A faithful, word-for-word copy of the records is required, and it must contain no pictures.

Segment Start: Dataset records

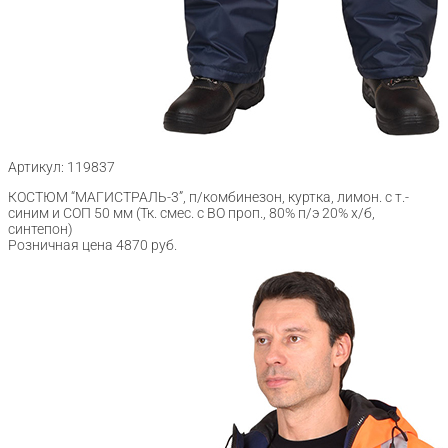
Артикул: 119837
КОСТЮМ “МАГИСТРАЛЬ-3”, п/комбинезон, куртка, лимон. с т.-
синим и СОП 50 мм (Тк. смес. с ВО проп., 80% п/э 20% х/б,
синтепон)
Розничная цена 4870 руб.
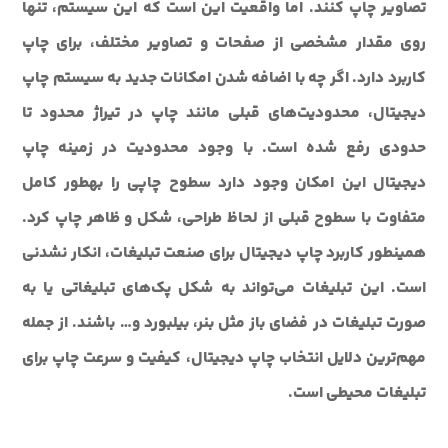
تصاویر چاپ کنند. اما واقعیت این است که این سیستم، تنها
روی مقدار مشخصی از صفحات و تصاویر مختلف، برای چاپ
کاربرد دارد. اگر چه با اضافه شدن امکانات جدید به سیستم چاپ
دیجیتال، محدودیت‌های قبلی مانند چاپ در تیراژ محدود تا
حدودی رفع شده است. با وجود محدودیت در زمینه چاپ
دیجیتال این امکان وجود دارد سطوح چاپی را به‎طور کامل
متفاوت با سطوح قبلی از لحاظ طراحی، شکل و ظاهر چاپ کرد.
همین‎طور کاربرد چاپ دیجیتال برای صنعت تبلیغات، انکار نشدنی
است. این تبلیغات می‌تواند به شکل پک‌های تبلیغاتی یا به
صورت تبلیغات در فضای باز مثل بنر، بیلبورد و… باشند. از جمله
مهم‌ترین دلایل انتخاب چاپ دیجیتال، کیفیت و سرعت چاپ برای
تبلیغات محیطی است.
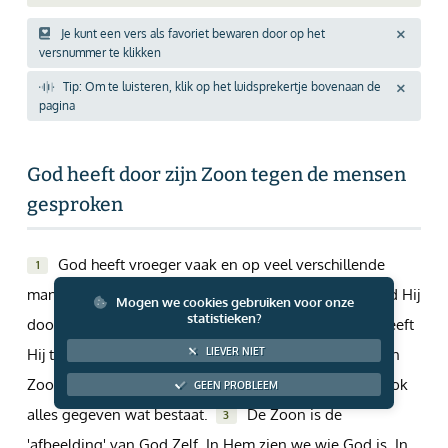
Giften via PayPal
Je kunt een vers als favoriet bewaren door op het
versnummer te klikken
Tip: Om te luisteren, klik op het luidsprekertje bovenaan de
pagina
God heeft door zijn Zoon tegen de mensen
gesproken
God heeft vroeger vaak en op veel verschillende
1
manieren tegen onze voorouders gesproken. Dat deed Hij
Mogen we cookies gebruiken voor onze
statistieken?
door de profeten. Maar nu, aan het eind van de tijd, heeft
Hij tegen óns gesproken door zijn Zoon.
Door zijn
LIEVER NIET
2
Zoon heeft Hij de wereld gemaakt. En Hij heeft Hem ook
GEEN PROBLEEM
alles gegeven wat bestaat.
De Zoon is de
3
'afbeelding' van God Zelf. In Hem zien we wie God is. In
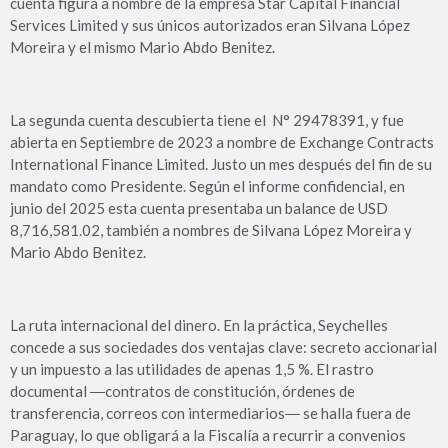
cuenta figura a nombre de la empresa Star Capital Financial
Services Limited y sus únicos autorizados eran Silvana López
Moreira y el mismo Mario Abdo Benitez.
La segunda cuenta descubierta tiene el N° 29478391, y fue
abierta en Septiembre de 2023 a nombre de Exchange Contracts
International Finance Limited. Justo un mes después del fin de su
mandato como Presidente. Según el informe confidencial, en
junio del 2025 esta cuenta presentaba un balance de USD
8,716,581.02, también a nombres de Silvana López Moreira y
Mario Abdo Benitez.
La ruta internacional del dinero. En la práctica, Seychelles
concede a sus sociedades dos ventajas clave: secreto accionarial
y un impuesto a las utilidades de apenas 1,5 %. El rastro
documental ―contratos de constitución, órdenes de
transferencia, correos con intermediarios― se halla fuera de
Paraguay, lo que obligará a la Fiscalía a recurrir a convenios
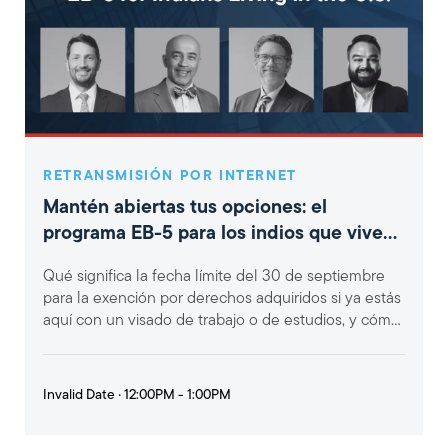
RETRANSMISIÓN POR INTERNET
Mantén abiertas tus opciones: el
programa EB-5 para los indios que viven
en EE. UU.
Qué significa la fecha límite del 30 de septiembre
para la exención por derechos adquiridos si ya estás
aquí con un visado de trabajo o de estudios, y cómo
actuar...
Invalid Date · 12:00PM - 1:00PM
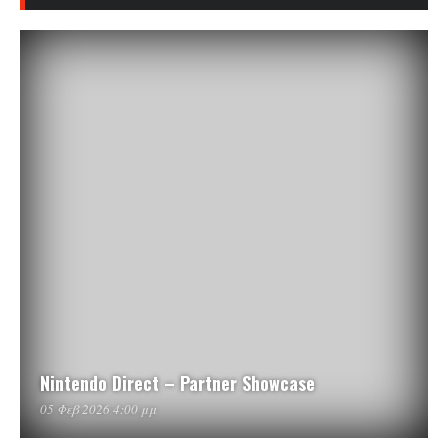
Nintendo Direct – Partner Showcase
05 Φεβ 2026 4:00 μμ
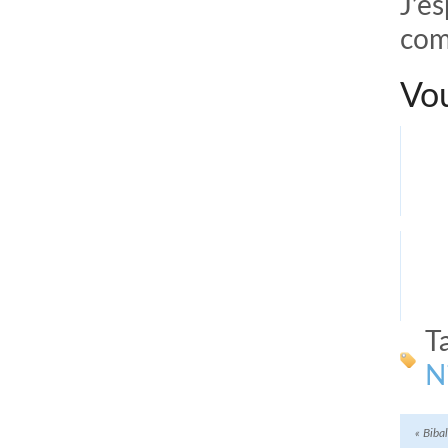
J’e
com
Vou
T
N
«
Bibalo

Segment End: Dataset records

▶ Response:
Артикул: 119837
КОСТЮМ “МАГИСТРАЛЬ-3”, п/комбинезон, куртка, лимон. с т.-
синим и СОП 50 мм (Тк. смес. с ВО проп., 80% п/э 20% х/б,
синтепон)
Розничная цена 4870 руб.
تصاویر چاپ کنند. اما واقعیت این است که این سیستم، تنها
روی مقدار مشخصی از صفحات و تصاویر مختلف، برای چاپ
کاربرد دارد. اگر چه با اضافه شدن امکانات جدید به سیستم چاپ
دیجیتال، محدودیت‌های قبلی مانند چاپ در تیراژ محدود تا
حدودی رفع شده است. با وجود محدودیت در زمینه چاپ
دیجیتال این امکان وجود دارد سطوح چاپی را به‎طور کامل
متفاوت با سطوح قبلی از لحاظ طراحی، شکل و ظاهر چاپ کرد.
همین‎طور کاربرد چاپ دیجیتال برای صنعت تبلیغات، انکار نشدنی
است. این تبلیغات می‌تواند به شکل پک‌های تبلیغاتی یا به
صورت تبلیغات در فضای باز مثل بنر، بیلبورد و… باشند. از جمله
مهم‌ترین دلایل انتخاب چاپ دیجیتال، کیفیت و سرعت چاپ برای
تبلیغات محیطی است.
Giften via PayPal
Je kunt een vers als favoriet bewaren door op het
versnummer te klikken
Tip: Om te luisteren, klik op het luidsprekertje bovenaan de
pagina
God heeft door zijn Zoon tegen de mensen
gesproken
God heeft vroeger vaak en op veel verschillende
1
manieren tegen onze voorouders gesproken. Dat deed Hij
Mogen we cookies gebruiken voor onze
statistieken?
door de profeten. Maar nu, aan het eind van de tijd, heeft
Hij tegen óns gesproken door zijn Zoon.
Door zijn
LIEVER NIET
2
Zoon heeft Hij de wereld gemaakt. En Hij heeft Hem ook
GEEN PROBLEEM
alles gegeven wat bestaat.
De Zoon is de
3
'afbeelding' van God Zelf. In Hem zien we wie God is. In
cuenta figura a nombre de la empresa Star Capital Financial
Services Limited y sus únicos autorizados eran Silvana López
Moreira y el mismo Mario Abdo Benitez.
La segunda cuenta descubierta tiene el N° 29478391, y fue
abierta en Septiembre de 2023 a nombre de Exchange Contracts
International Finance Limited. Justo un mes después del fin de su
mandato como Presidente. Según el informe confidencial, en
junio del 2025 esta cuenta presentaba un balance de USD
8,716,581.02, también a nombres de Silvana López Moreira y
Mario Abdo Benitez.
La ruta internacional del dinero. En la práctica, Seychelles
concede a sus sociedades dos ventajas clave: secreto accionarial
y un impuesto a las utilidades de apenas 1,5 %. El rastro
documental ―contratos de constitución, órdenes de
transferencia, correos con intermediarios― se halla fuera de
Paraguay, lo que obligará a la Fiscalía a recurrir a convenios
RETRANSMISIÓN POR INTERNET
Mantén abiertas tus opciones: el
programa EB-5 para los indios que viven
en EE. UU.
Qué significa la fecha límite del 30 de septiembre
para la exención por derechos adquiridos si ya estás
aquí con un visado de trabajo o de estudios, y cómo
actuar...
Invalid Date · 12:00PM - 1:00PM
Nintendo Direct – Partner Showcase
05 Φεβ 2026 4:00 μμ
J’e
com
Vou
T
N
«
Bibalo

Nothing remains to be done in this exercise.